## What to do
Take from the entries below the stretch from the line with "Partner führen diese" through the line with "Norteamérica", and return it exactly, leaving the pictures out.

____ Material shown

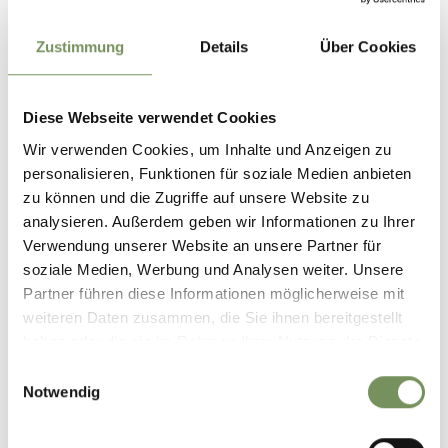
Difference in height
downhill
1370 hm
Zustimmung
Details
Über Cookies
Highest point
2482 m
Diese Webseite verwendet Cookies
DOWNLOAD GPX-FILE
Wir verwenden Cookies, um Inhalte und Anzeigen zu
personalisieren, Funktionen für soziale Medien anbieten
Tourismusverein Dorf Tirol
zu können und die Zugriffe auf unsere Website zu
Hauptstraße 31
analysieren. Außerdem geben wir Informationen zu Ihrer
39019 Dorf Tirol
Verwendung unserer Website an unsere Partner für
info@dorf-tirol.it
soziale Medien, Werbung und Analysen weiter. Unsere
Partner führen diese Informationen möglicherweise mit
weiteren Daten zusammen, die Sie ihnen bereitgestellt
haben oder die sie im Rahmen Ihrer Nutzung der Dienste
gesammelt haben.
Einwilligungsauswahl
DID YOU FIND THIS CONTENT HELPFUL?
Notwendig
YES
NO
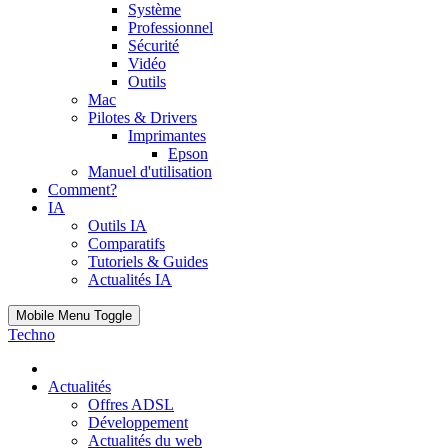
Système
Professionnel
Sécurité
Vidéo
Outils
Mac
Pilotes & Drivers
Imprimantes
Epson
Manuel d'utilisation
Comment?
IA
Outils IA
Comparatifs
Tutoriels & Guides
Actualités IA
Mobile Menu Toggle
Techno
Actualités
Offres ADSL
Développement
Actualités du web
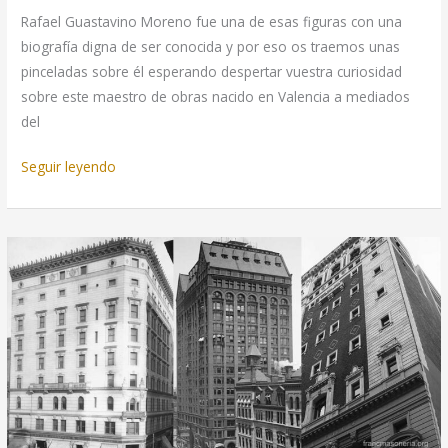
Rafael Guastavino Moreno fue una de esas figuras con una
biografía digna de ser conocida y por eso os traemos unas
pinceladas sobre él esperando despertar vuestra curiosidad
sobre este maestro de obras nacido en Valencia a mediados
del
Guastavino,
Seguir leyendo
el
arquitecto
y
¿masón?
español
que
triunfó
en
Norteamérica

________
____ Material shown

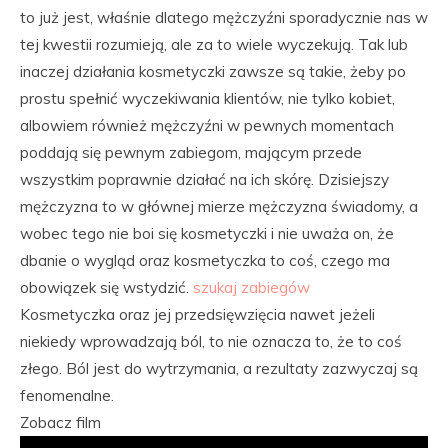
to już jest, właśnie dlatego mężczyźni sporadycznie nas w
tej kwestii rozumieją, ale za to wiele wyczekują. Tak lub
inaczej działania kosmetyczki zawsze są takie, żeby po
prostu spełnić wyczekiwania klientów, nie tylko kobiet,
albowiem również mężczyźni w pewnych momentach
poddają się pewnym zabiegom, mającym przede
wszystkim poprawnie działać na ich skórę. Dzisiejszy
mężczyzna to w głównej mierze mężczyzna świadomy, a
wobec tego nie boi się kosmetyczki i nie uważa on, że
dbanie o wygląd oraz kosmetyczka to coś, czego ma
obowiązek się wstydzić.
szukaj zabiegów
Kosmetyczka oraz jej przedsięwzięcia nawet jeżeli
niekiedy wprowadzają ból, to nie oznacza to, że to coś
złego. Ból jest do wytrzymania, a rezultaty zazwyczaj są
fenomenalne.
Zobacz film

________
____ Material shown

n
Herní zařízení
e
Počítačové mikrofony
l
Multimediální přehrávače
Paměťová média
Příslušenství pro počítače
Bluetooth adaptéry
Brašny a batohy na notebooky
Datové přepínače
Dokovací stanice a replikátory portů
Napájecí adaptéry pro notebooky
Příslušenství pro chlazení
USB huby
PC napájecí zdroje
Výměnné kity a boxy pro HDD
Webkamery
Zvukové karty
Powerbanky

________

## The completed task
Partner führen diese Informationen möglicherweise mit
weiteren Daten zusammen, die Sie ihnen bereitgestellt
haben oder die sie im Rahmen Ihrer Nutzung der Dienste
gesammelt haben.
Einwilligungsauswahl
DID YOU FIND THIS CONTENT HELPFUL?
Notwendig
YES
NO
Système
Professionnel
Sécurité
Vidéo
Outils
Mac
Pilotes & Drivers
Imprimantes
Epson
Manuel d'utilisation
Comment?
IA
Outils IA
Comparatifs
Tutoriels & Guides
Actualités IA
Mobile Menu Toggle
Techno
Actualités
Offres ADSL
Développement
Actualités du web
Rafael Guastavino Moreno fue una de esas figuras con una
biografía digna de ser conocida y por eso os traemos unas
pinceladas sobre él esperando despertar vuestra curiosidad
sobre este maestro de obras nacido en Valencia a mediados
del
Guastavino,
Seguir leyendo
el
arquitecto
y
¿masón?
español
que
triunfó
en
Norteamérica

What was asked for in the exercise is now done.